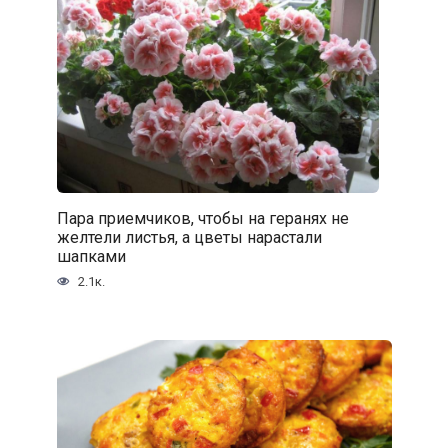
Пара приемчиков, чтобы на геранях не
желтели листья, а цветы нарастали
шапками
2.1к.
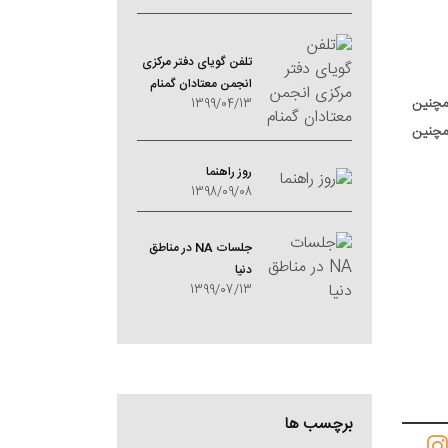
تلفن گویای دفتر مرکزی
انجمن معتادان گمنام
همچنین
1399/04/13
مچنین
روز راهنما
1398/09/08
جلسات NA در مناطق
دنیا
1399/07/13
برچسب ها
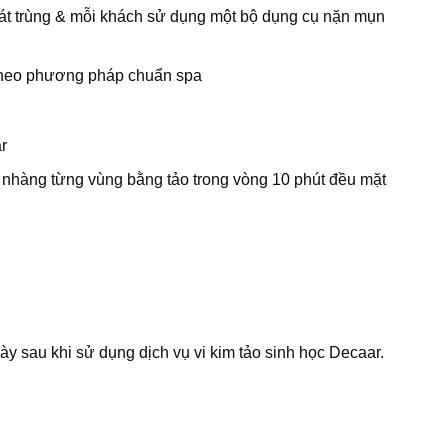
sát trùng & mỗi khách sử dụng một bộ dụng cụ nặn mụn
n theo phương pháp chuẩn spa
r
ẹ nhàng từng vùng bằng tảo trong vòng 10 phút đều mặt
y sau khi sử dụng dịch vụ vi kim tảo sinh học Decaar.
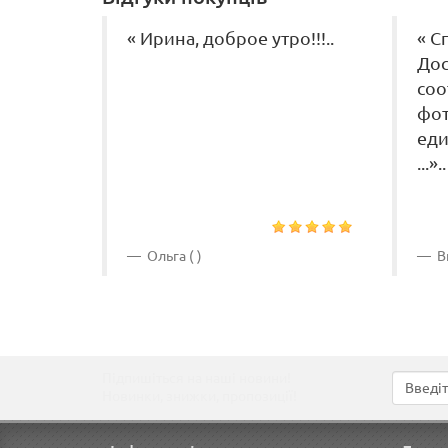
« Ирина, доброе утро!!!..
« С
Дос
соо
фот
еди
...»..
Ольга ( )
Ви
Підпишіться на наші новини!
Новинки, знижки, пропозиції!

### YOUR ASSIGNMENT:
Give nothing except how many lines of the records include "dụng".

### COMPLETED TASK:
2